▶ _Assignment_: This exercise requires an exact copy of each line from the one containing "Vaihda englantiin" down to the last line below.

═══ Supplied entries ═══

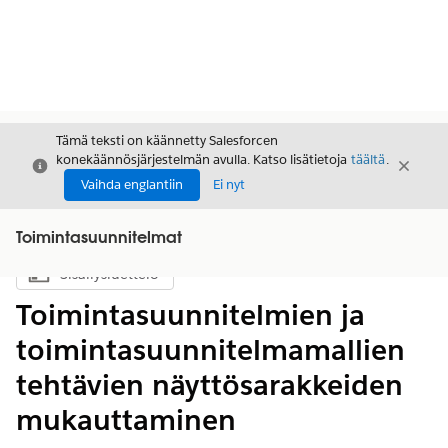
Tämä teksti on käännetty Salesforcen
konekäännösjärjestelmän avulla. Katso lisätietoja
täältä
.
Sulje
Sulje
Sulje
Vaihda englantiin
Ei nyt
Toimintasuunnitelmat
Sisällysluettelo
Näytä sisällysluettelo
Toimintasuunnitelmien ja
toimintasuunnitelmamallien
tehtävien näyttösarakkeiden
mukauttaminen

═══

▶ _Result of this task_:
Vaihda englantiin
Ei nyt
Toimintasuunnitelmat
Sisällysluettelo
Näytä sisällysluettelo
Toimintasuunnitelmien ja
toimintasuunnitelmamallien
tehtävien näyttösarakkeiden
mukauttaminen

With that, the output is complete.